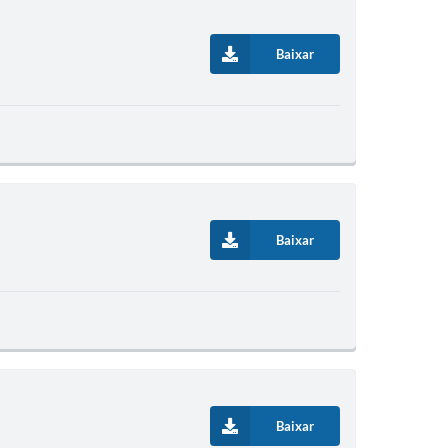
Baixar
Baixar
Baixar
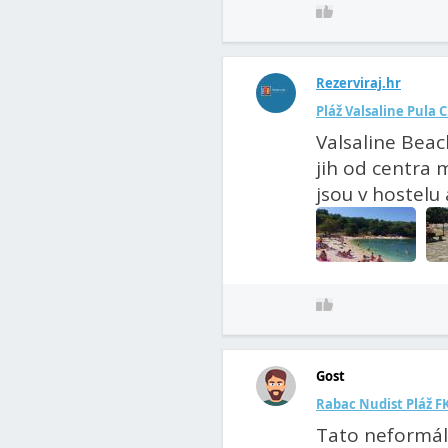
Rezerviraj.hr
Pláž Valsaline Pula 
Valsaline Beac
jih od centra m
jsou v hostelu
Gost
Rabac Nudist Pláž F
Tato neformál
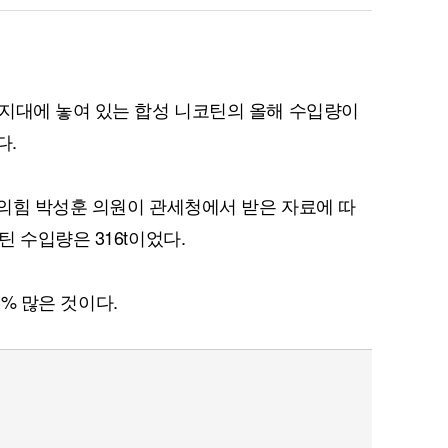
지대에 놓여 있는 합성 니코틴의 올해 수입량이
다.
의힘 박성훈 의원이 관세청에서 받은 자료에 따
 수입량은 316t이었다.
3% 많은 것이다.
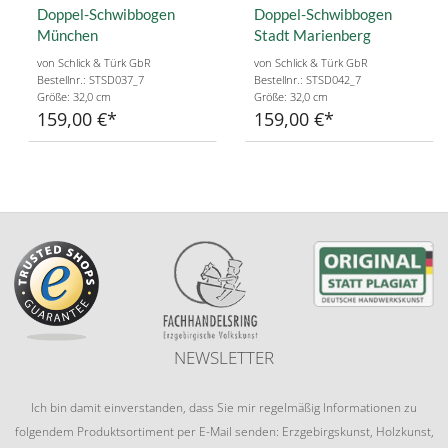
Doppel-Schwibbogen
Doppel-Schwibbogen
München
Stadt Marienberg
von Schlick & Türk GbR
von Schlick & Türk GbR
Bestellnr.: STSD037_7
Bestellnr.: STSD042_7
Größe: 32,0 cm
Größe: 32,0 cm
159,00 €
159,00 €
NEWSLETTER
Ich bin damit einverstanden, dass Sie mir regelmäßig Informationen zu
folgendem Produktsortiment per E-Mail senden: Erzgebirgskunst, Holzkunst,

**TASK ITEM**
The answer consists solely of the lines from the one containing "Ich bin damit" through the last line of the data above, reproduced exactly.

**SOLUTION FOR THIS TASK**
Ich bin damit einverstanden, dass Sie mir regelmäßig Informationen zu
folgendem Produktsortiment per E-Mail senden: Erzgebirgskunst, Holzkunst,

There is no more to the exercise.